Extracted records:
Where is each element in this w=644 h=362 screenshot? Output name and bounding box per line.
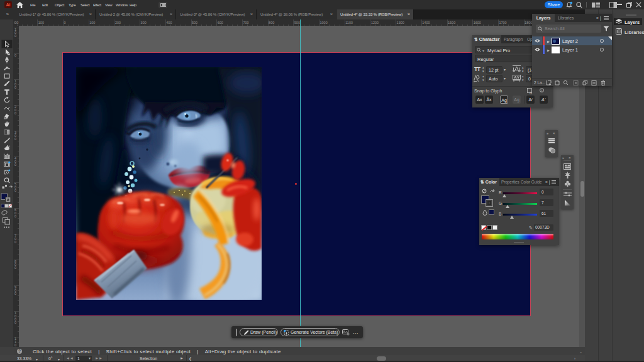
svg-text:g: g xyxy=(530,90,532,95)
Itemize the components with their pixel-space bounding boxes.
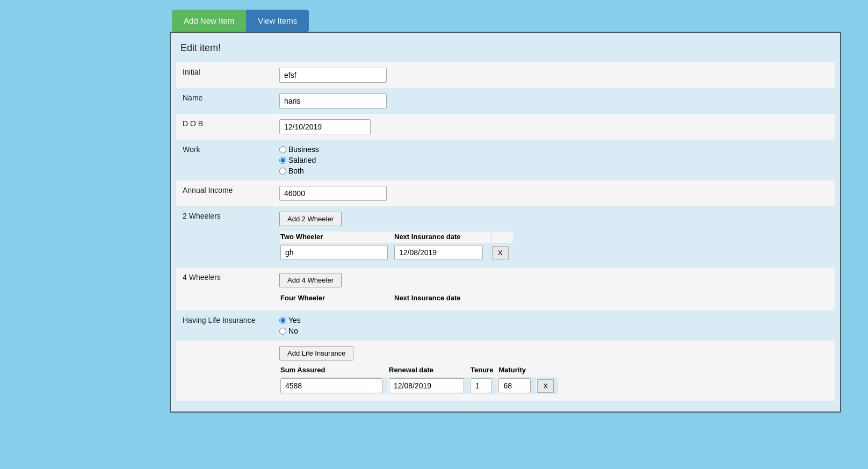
two-wheeler-col-label: Two Wheeler (280, 232, 393, 243)
work-label: Work (176, 140, 273, 181)
add-four-wheeler-button[interactable]: Add 4 Wheeler (279, 273, 342, 287)
name-label: Name (176, 88, 273, 114)
life-ins-row: X (280, 377, 558, 394)
renewal-date-col-label: Renewal date (389, 365, 469, 376)
life-ins-yes-option[interactable]: Yes (279, 316, 828, 324)
work-business-label: Business (288, 145, 319, 154)
life-ins-radio-yes[interactable] (279, 317, 286, 324)
sum-assured-col-label: Sum Assured (280, 365, 388, 376)
work-option-both[interactable]: Both (279, 167, 828, 175)
add-life-insurance-button[interactable]: Add Life Insurance (279, 346, 353, 360)
life-ins-yes-label: Yes (288, 316, 301, 324)
tenure-col-label: Tenure (471, 365, 497, 376)
dob-input[interactable] (279, 119, 371, 134)
next-ins-date-col-label: Next Insurance date (394, 232, 491, 243)
life-ins-no-label: No (288, 327, 298, 335)
work-radio-group: Business Salaried Both (279, 145, 828, 175)
remove-life-ins-button[interactable]: X (537, 379, 554, 393)
name-input[interactable] (279, 93, 387, 109)
two-wheeler-row: X (280, 244, 513, 261)
two-wheeler-name-input[interactable] (280, 245, 388, 260)
initial-label: Initial (176, 62, 273, 88)
two-wheelers-label: 2 Wheelers (176, 206, 273, 268)
panel-title: Edit item! (180, 42, 835, 54)
maturity-col-label: Maturity (498, 365, 536, 376)
life-ins-radio-group: Yes No (279, 316, 828, 335)
dob-label: D O B (176, 114, 273, 140)
work-option-business[interactable]: Business (279, 145, 828, 154)
add-new-item-button[interactable]: Add New Item (172, 10, 246, 32)
work-both-label: Both (288, 167, 304, 175)
work-radio-both[interactable] (279, 168, 286, 175)
life-ins-no-option[interactable]: No (279, 327, 828, 335)
two-wheeler-ins-date-input[interactable] (394, 245, 483, 260)
life-ins-label: Having Life Insurance (176, 311, 273, 341)
work-radio-business[interactable] (279, 146, 286, 153)
work-salaried-label: Salaried (288, 156, 316, 164)
remove-two-wheeler-button[interactable]: X (492, 246, 509, 259)
view-items-button[interactable]: View Items (246, 10, 309, 32)
tenure-input[interactable] (471, 378, 492, 393)
work-option-salaried[interactable]: Salaried (279, 156, 828, 164)
renewal-date-input[interactable] (389, 378, 464, 393)
four-wheeler-next-ins-label: Next Insurance date (394, 293, 491, 304)
work-radio-salaried[interactable] (279, 157, 286, 164)
initial-input[interactable] (279, 68, 387, 83)
add-two-wheeler-button[interactable]: Add 2 Wheeler (279, 212, 342, 226)
four-wheelers-label: 4 Wheelers (176, 268, 273, 311)
maturity-input[interactable] (498, 378, 531, 393)
sum-assured-input[interactable] (280, 378, 382, 393)
life-ins-radio-no[interactable] (279, 328, 286, 335)
annual-income-input[interactable] (279, 186, 387, 201)
four-wheeler-col-label: Four Wheeler (280, 293, 393, 304)
annual-income-label: Annual Income (176, 181, 273, 206)
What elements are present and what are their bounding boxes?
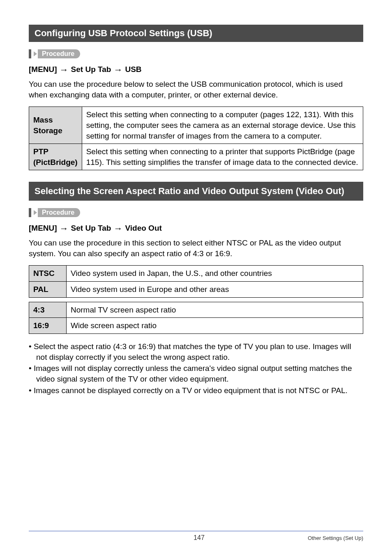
row-body: Select this setting when connecting to a… [82,107,363,144]
row-body: Normal TV screen aspect ratio [67,302,363,318]
row-head: PAL [29,282,67,298]
row-body: Video system used in Europe and other ar… [67,282,363,298]
menu-path-part: Video Out [125,224,161,233]
procedure-label-row: Procedure [29,208,363,217]
row-body: Wide screen aspect ratio [67,318,363,334]
video-system-table: NTSC Video system used in Japan, the U.S… [29,265,363,297]
table-row: NTSC Video system used in Japan, the U.S… [29,266,363,282]
table-row: Mass Storage Select this setting when co… [29,107,363,144]
arrow-icon: → [60,65,69,74]
row-head-line: PTP [33,147,48,156]
menu-path-part: [MENU] [29,65,57,74]
list-item: Images will not display correctly unless… [29,363,363,384]
row-head: 4:3 [29,302,67,318]
menu-path-usb: [MENU] → Set Up Tab → USB [29,65,363,74]
row-head: NTSC [29,266,67,282]
menu-path-video: [MENU] → Set Up Tab → Video Out [29,224,363,233]
usb-settings-table: Mass Storage Select this setting when co… [29,107,363,170]
page-footer: 147 Other Settings (Set Up) [29,514,363,542]
section-heading-video: Selecting the Screen Aspect Ratio and Vi… [29,182,363,201]
page-number: 147 [90,534,308,542]
row-head-line: Mass [33,116,53,124]
footer-row: 147 Other Settings (Set Up) [29,534,363,542]
menu-path-part: Set Up Tab [71,224,111,233]
row-head-ptp: PTP (PictBridge) [29,144,82,170]
list-item: Select the aspect ratio (4:3 or 16:9) th… [29,341,363,362]
procedure-label-row: Procedure [29,49,363,58]
table-row: 16:9 Wide screen aspect ratio [29,318,363,334]
menu-path-part: USB [125,65,141,74]
row-head-line: (PictBridge) [33,158,78,167]
arrow-icon: → [113,224,122,233]
page-container: Configuring USB Protocol Settings (USB) … [0,0,392,558]
row-body: Select this setting when connecting to a… [82,144,363,170]
footer-section-label: Other Settings (Set Up) [308,535,363,541]
arrow-icon: → [60,224,69,233]
procedure-marker-icon [29,49,31,58]
intro-text-usb: You can use the procedure below to selec… [29,79,363,100]
table-row: 4:3 Normal TV screen aspect ratio [29,302,363,318]
row-body: Video system used in Japan, the U.S., an… [67,266,363,282]
aspect-ratio-table: 4:3 Normal TV screen aspect ratio 16:9 W… [29,302,363,334]
row-head: 16:9 [29,318,67,334]
menu-path-part: Set Up Tab [71,65,111,74]
row-head-line: Storage [33,126,62,135]
procedure-pill: Procedure [38,208,80,217]
table-row: PTP (PictBridge) Select this setting whe… [29,144,363,170]
table-row: PAL Video system used in Europe and othe… [29,282,363,298]
menu-path-part: [MENU] [29,224,57,233]
notes-list: Select the aspect ratio (4:3 or 16:9) th… [29,341,363,396]
list-item: Images cannot be displayed correctly on … [29,385,363,396]
intro-text-video: You can use the procedure in this sectio… [29,238,363,259]
row-head-mass-storage: Mass Storage [29,107,82,144]
procedure-pill: Procedure [38,49,80,58]
procedure-marker-icon [29,208,31,217]
footer-divider [29,530,363,532]
section-heading-usb: Configuring USB Protocol Settings (USB) [29,25,363,42]
arrow-icon: → [113,65,122,74]
procedure-chevron-icon [34,210,37,215]
procedure-chevron-icon [34,51,37,56]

Problem description:
Whenever a line in the data holds "this", copy that line.

Answer to the problem:
Where is each element in this w=644 h=362 screenshot? Output name and bounding box per line.
row-body: Select this setting when connecting to a… [82,107,363,144]
table-row: Mass Storage Select this setting when co… [29,107,363,144]
usb-settings-table: Mass Storage Select this setting when co… [29,107,363,170]
row-body: Select this setting when connecting to a… [82,144,363,170]
table-row: PTP (PictBridge) Select this setting whe… [29,144,363,170]
intro-text-video: You can use the procedure in this sectio… [29,238,363,259]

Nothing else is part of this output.